Buying citizenship is a $7 billion industry. This short, animated video is a sort of layman’s introduction to the investment migration market. It’s a tad sensationalist, saying for example that it’s only for the super-rich (you don’t need to be super rich to fork over US$100,000 for a passport) but a decent primer nonetheless. The US$7 billion figure is incorrect.
Ten Things to Know About Communist Party Membership Inadmissibility. China’s Communist Party has nearly 80 million members. Vietnam’s has about 5 million. Some of them are finding it hurts their chances of getting an EB-5 Visa.
2018 Key Changes to Citizenship by Investment Programs.
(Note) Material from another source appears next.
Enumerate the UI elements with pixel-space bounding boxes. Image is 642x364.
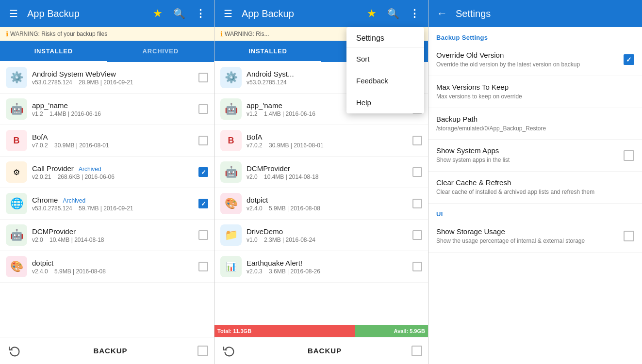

Prabhu Balakrishnan does an excellent job of summarizing changes in pricing, requirements, and other policies related to citizenship and residence by investment in the year that passed, and looks at some of the anticipated upcoming changes.
The nation-state goes virtual: why citizenship need no longer be determined by geography. This article details some of the innovation that’s taking place with e-residencies and citizenship by investment and imagines a future with multiple tiers of citizenship according to the number of public services used and taxes paid.
Quiros to pay $84M for EB-5 fraud at Jay Peak Resort In one of the biggest EB-5 fraud cases on record, the former owner of Jay Peak Resort, who was the mastermind of a “Ponzi-like” scheme in the Northeast Kingdom, has agreed to pay back $81 million as part of a settlement with the government.
How our nation’s immigrants can fund American infrastructure The article explores how EB-5 investment could help the United States reach its infrastructure development goals. While reading, I kept thinking: What if Trump funded the border wall with EB-5 money? You could call it the Great Wall Regional Center. “We’re gonna build a wall, and China is going to pay for it!” Would be funny.
India will become the second largest EB-5 visa market in the world This is a subject I’ve dealt with here. India’s applicant numbers have been on a gradual upward trend for years, growing 15-20% annually, or about twice the rate of economic growth in the subcontinent during the same period. The numbers may be modest now, but with a population that rivals that of China, even low rates of annual growth will compound into gargantuan absolute figures. Moreover, thanks to recent changes in H1-B visa policy, we can expect to see a significant bump in Indian EB-5 applications over the next year.
Contradictory Messages on the IIP An editorial that points out inconsistent messages from opponents of Malta’s Individual Investor Programme.